- Written by: Federico García Lorca
- Characters: Bridegroom Bridegroom's Mother Bride Bride's Father Leonardo Leonardo's Wife Leonardo's Mother-in-law Maid Neighbour Moon Death Three Woodcutters Two Young Men Girl Three Girls Little Girl Three Guests Woman Neighbours
- Original language: Spanish
- Genre: Rural tragedy

Premiere
- Date premiered: 1933

= Blood Wedding =

Play by Federico García Lorca

Blood Wedding (Bodas de sangre) is a tragedy by Spanish dramatist Federico García Lorca. It was written in 1932 and first performed at Teatro Beatriz in Madrid in March 1933, then later that year in Buenos Aires, Argentina.
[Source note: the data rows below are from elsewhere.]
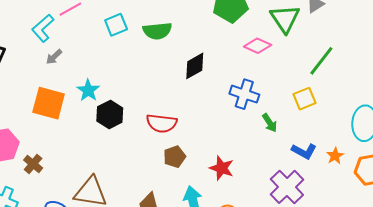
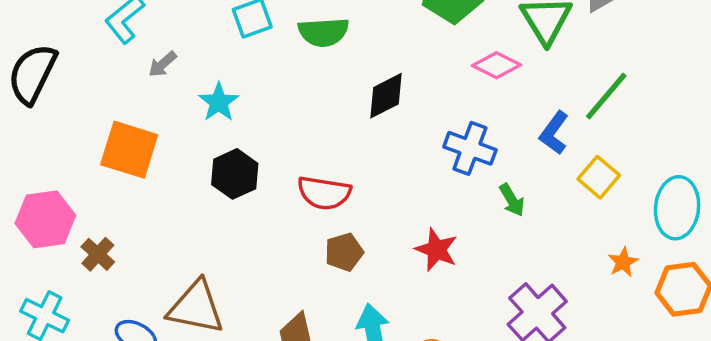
gray arrow: (54, 57) -> (162, 64), moved
cyan star: (88, 90) -> (219, 102), moved
yellow square: (305, 99) -> (599, 177), moved, turned -30
blue L-shape: (304, 151) -> (554, 133), moved, turned 95
red star: (222, 168) -> (437, 250), moved

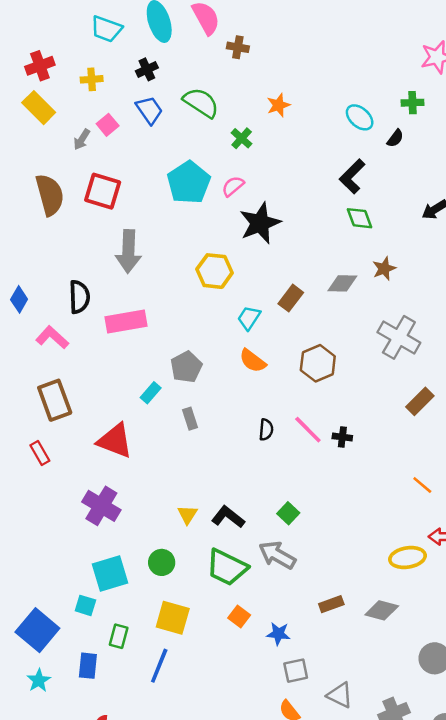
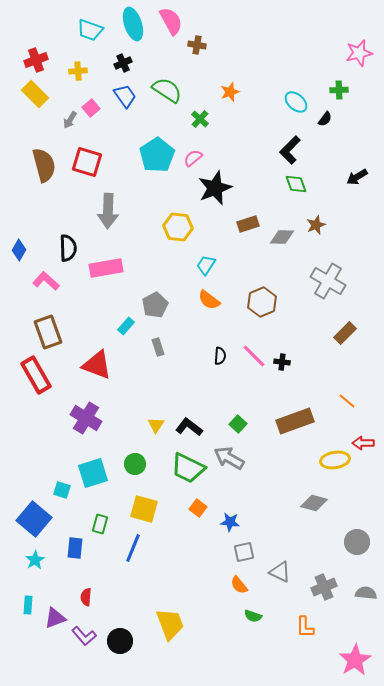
brown rectangle: (291, 298) -> (248, 224), moved, turned 35
red rectangle: (40, 453) -> (36, 375), size x1.8
brown rectangle: (331, 604) -> (295, 421), moved, size x1.8
cyan square: (85, 605) -> (62, 490), moved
The play is set in rural Spain and according to some sources was inspired by real life events which took place in Almeria in the 1920s. Theatre critics often group Blood Wedding with García Lorca's Yerma and The House of Bernarda Alba as the "rural trilogy". García Lorca's planned "trilogy of the Spanish earth" remained unfinished at the time of his death, as he did not include The House of Bernarda Alba in this group of works.

==Characters==
- La Madre – The Mother of the Groom
- El Novio – The Groom
- La Novia – The Bride
- El Padre De La Novia – The Father of The Bride
- Leonardo
- La Mujer De Leonardo – Leonardo's wife
- La Suegra de Leonardo – Leonardo's Mother-in-law
- La Criada – The Maid
- La Vecina – The Neighbour (woman)
- Muchachas – Young Women
- Muchachos – Young Men
- La Luna – The Moon
- La Muerte (como mendiga) – Death (as a beggar)
- Leñadores – Woodcutters

==Plot summary==
===Act one===
As the play opens, the Mother speaks with her son, the Groom. It is revealed that the Groom's father and brother were killed a few years ago by men from the Felix family. When the Groom asks for a knife to cut olives in the vineyard, the Mother reacts cautiously. Before giving him the knife, she discusses the cycles of violence and her trepidation. The Groom leaves after hugging his mother goodbye.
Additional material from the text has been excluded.